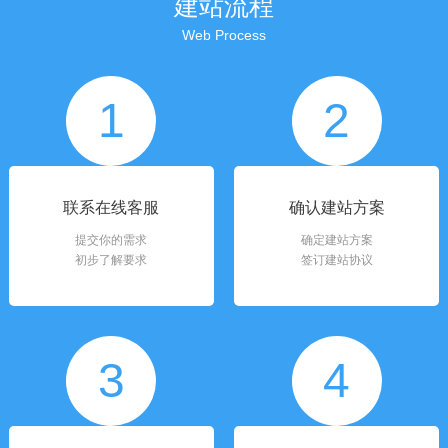
建站流程
Web Process
1
2
联系在线客服
确认建站方案
提交你的需求
确定建站方案
初步了解要求
签订建站协议
3
4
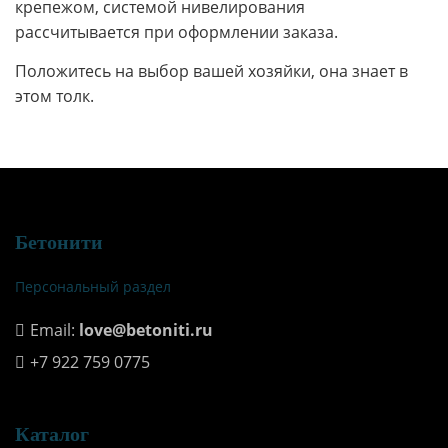
крепежом, системой нивелирования
рассчитывается при оформлении заказа.
Положитесь на выбор вашей хозяйки, она знает в
этом толк.
Бетонити
Персональный раздел
Email:
love@betoniti.ru
+7 922 759 0775
Каталог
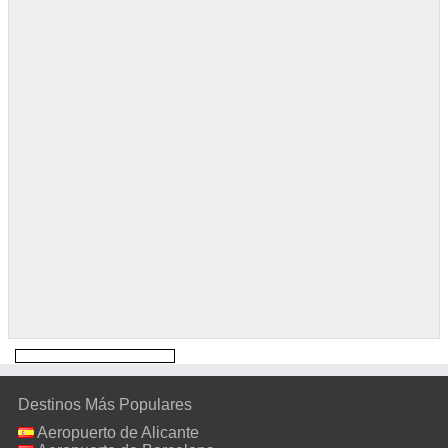
Destinos Más Populares
Aeropuerto de Alicante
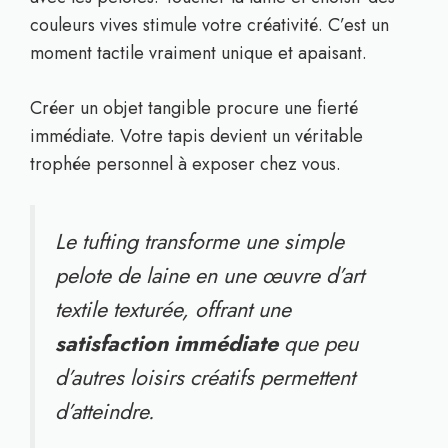
couleurs vives stimule votre créativité. C’est un
moment tactile vraiment unique et apaisant.
Créer un objet tangible procure une fierté
immédiate. Votre tapis devient un véritable
trophée personnel à exposer chez vous.
Le tufting transforme une simple
pelote de laine en une œuvre d’art
textile texturée, offrant une
satisfaction immédiate
que peu
d’autres loisirs créatifs permettent
d’atteindre.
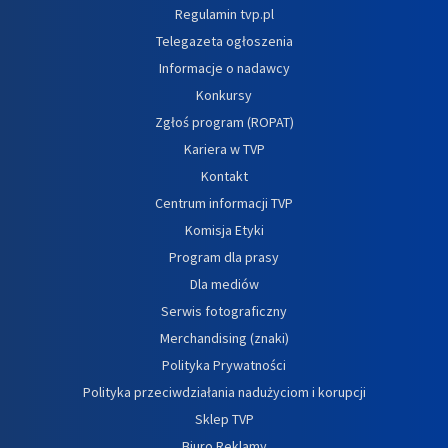
Regulamin tvp.pl
Telegazeta ogłoszenia
Informacje o nadawcy
Konkursy
Zgłoś program (ROPAT)
Kariera w TVP
Kontakt
Centrum informacji TVP
Komisja Etyki
Program dla prasy
Dla mediów
Serwis fotograficzny
Merchandising (znaki)
Polityka Prywatności
Polityka przeciwdziałania nadużyciom i korupcji
Sklep TVP
Biuro Reklamy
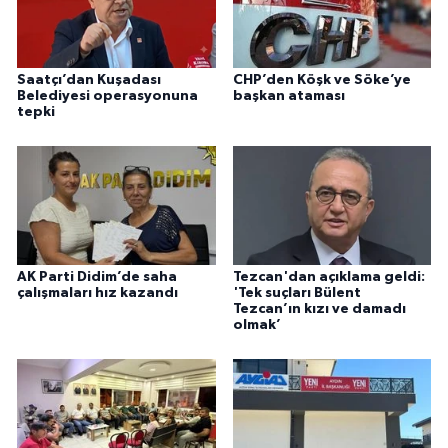
Saatçı’dan Kuşadası
CHP’den Köşk ve Söke’ye
Belediyesi operasyonuna
başkan ataması
tepki
AK Parti Didim’de saha
Tezcan'dan açıklama geldi:
çalışmaları hız kazandı
'Tek suçları Bülent
Tezcan’ın kızı ve damadı
olmak’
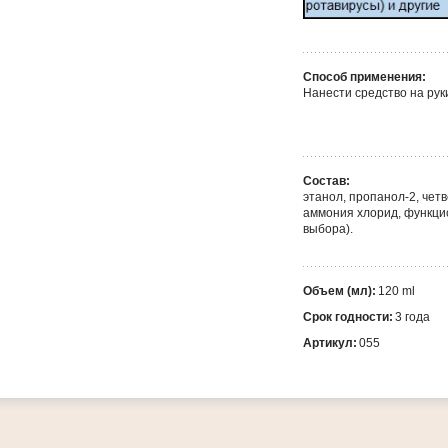
Способ применения:
Нанести средство на рук
Состав:
этанол, пропанол-2, че
аммония хлорид, функци
выбора).
Объем (мл):
120 ml
Срок годности:
3 года
Артикул:
055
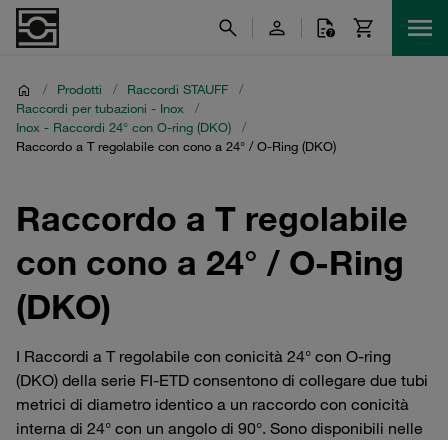
/
Prodotti
/
Raccordi STAUFF
/
Raccordi per tubazioni - Inox
/
Inox - Raccordi 24° con O-ring (DKO)
/
Raccordo a T regolabile con cono a 24° / O-Ring (DKO)
Raccordo a T regolabile
con cono a 24° / O-Ring
(DKO)
I Raccordi a T regolabile con conicità 24° con O-ring
(DKO) della serie FI-ETD consentono di collegare due tubi
metrici di diametro identico a un raccordo con conicità
interna di 24° con un angolo di 90°. Sono disponibili nelle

========================

> Assignment
Starting at the line that contains "Regulamin tvp.pl", extract each line through the last line of the material exactly as written, and include no pictures.

> Reply
Regulamin tvp.pl
Telegazeta ogłoszenia
Informacje o nadawcy
Konkursy
Zgłoś program (ROPAT)
Kariera w TVP
Kontakt
Centrum informacji TVP
Komisja Etyki
Program dla prasy
Dla mediów
Serwis fotograficzny
Merchandising (znaki)
Polityka Prywatności
Polityka przeciwdziałania nadużyciom i korupcji
Sklep TVP
Biuro Reklamy
Saatçı’dan Kuşadası
CHP’den Köşk ve Söke’ye
Belediyesi operasyonuna
başkan ataması
tepki
AK Parti Didim’de saha
Tezcan'dan açıklama geldi:
çalışmaları hız kazandı
'Tek suçları Bülent
Tezcan’ın kızı ve damadı
olmak’
Способ применения:
Нанести средство на рук
Состав:
этанол, пропанол-2, че
аммония хлорид, функци
выбора).
Объем (мл):
120 ml
Срок годности:
3 года
Артикул:
055
/
Prodotti
/
Raccordi STAUFF
/
Raccordi per tubazioni - Inox
/
Inox - Raccordi 24° con O-ring (DKO)
/
Raccordo a T regolabile con cono a 24° / O-Ring (DKO)
Raccordo a T regolabile
con cono a 24° / O-Ring
(DKO)
I Raccordi a T regolabile con conicità 24° con O-ring
(DKO) della serie FI-ETD consentono di collegare due tubi
metrici di diametro identico a un raccordo con conicità
interna di 24° con un angolo di 90°. Sono disponibili nelle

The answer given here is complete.